Physical Description

This is an important collection of prayers, together with formal liturgical texts, in both Latin (approximately sixty-nine texts) and Italian (seventeen prayers). The texts exemplify the range of medieval devotional life. The vernacular prayers, many of which are remarkably lengthy in contrast with the Latin prayers, are likely to have been composed by contemporary fifteenth-century figures (including the Franciscan peacher, Cherubino da Spoleto (1414-1484) on ff. 11-12v, and a certain “Ser Pace patre de sancta felicita,”on ff. 16-19v). Dominican connections seem important, seen for example in the inclusion of the prayer by Thomas Aquinas on ff. 14v-15v, the lengthy rubric detailing a story about St. Thomas and Virgin on f. 69, and the litany of Mary “composuit frater Margaretus OP,” on ff. 51-53. The prayer on ff. 20-23v includes a series of noteworthy allusions to Old Testament figures.

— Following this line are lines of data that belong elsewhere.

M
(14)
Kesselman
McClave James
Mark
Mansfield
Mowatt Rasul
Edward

An example of a prayer verging into the area of a magical charm can be seen on ff. 41-44v where the names of the three magi are copied at the end. The inclusion of texts for more formal or public liturgical occasions is noteworthy as well, in particular, the Office of St. Catherine of Alexandria, ff. 36v-39 in Latin, prayers at the elevation of the Host on ff. 47-50, and on ff. 57v-59, the Mass in honor of Mary. Finally, the presence of a passage from the Bible, the beginning of John’s Gospel on f. 59rv, is of interest in this context of texts that are for the most part private and devotional in nature.

Description based, with thanks, on the description provided by Les Enluminures, Ltd.

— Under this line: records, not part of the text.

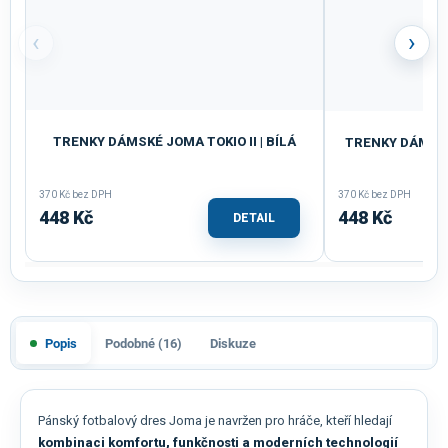
‹
›
TRENKY DÁMSKÉ JOMA TOKIO II | BÍLÁ
TRENKY DÁMSKÉ
370 Kč bez DPH
370 Kč bez DPH
448 Kč
448 Kč
DETAIL
Popis
Podobné (16)
Diskuze
Pánský fotbalový dres Joma je navržen pro hráče, kteří hledají
kombinaci komfortu, funkčnosti a moderních technologií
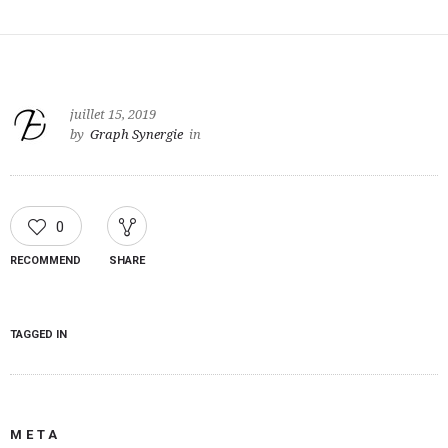
juillet 15, 2019
by
Graph Synergie
in
0
RECOMMEND
SHARE
TAGGED IN
META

Parchment support; i (paper pastedown, reused from earlier binding) + 78 + i (paper endleaf) on parchment.

Eighteenth-century (?) brown leather over pasteboard, with the original (Italian, fifteenth-century) front and back covers laid down, tooled in blind with a border of two sets of five fillets, a chain pattern between them, forming a rectangular center panel of three rope-interlace medallions, rounded spine with two raised bands.

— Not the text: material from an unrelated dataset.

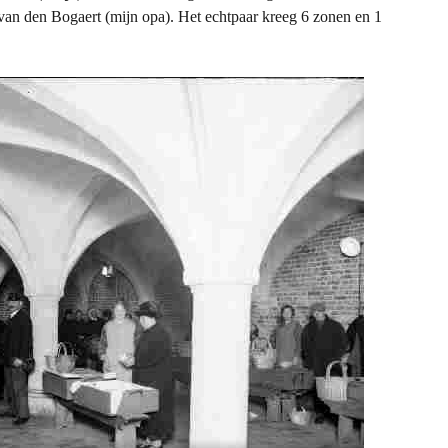
an den Bogaert (mijn opa). Het echtpaar kreeg 6 zonen en 1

i+78+i; 135 x 95 mm bound to 145 x 104 mm

Single column, nineteen lines, ruled in brown ink with full-length single vertical bounding lines; written area: 101 x 65 mm.

Humanistic script.

Majuscules within text slashed with red, rubrics, all in the same ink used for the text, often copied in capitals highlighted with red diagonal slashes, or in the case of longer rubrics copied in text script and then outlined in red (reducing legibility), one- to two-line red initials throughout, some with simple red pen decoration.

Five illuminated borders, certainly added, probably in the eighteenth century: f. 1, full border of small red and purple flowers with thin stems and leaves, interspersed with small gold ball; a peacock and coat of arms of the French royal family (azure, three fleur de lis or) in the lower margin; f. 12, similar full border with bird in the lower margin and a grass hopper in the inner margin; f. 51, full border of red, blue, green and gold acanthus; ff. 70v-71, double-page opening, both pages with full borders of red and green acanthus, on f. 70v, with a spray of purple flowers, and on f. 71 an Angel playing an instrument.

Modern foliation in pencil, upper right recto.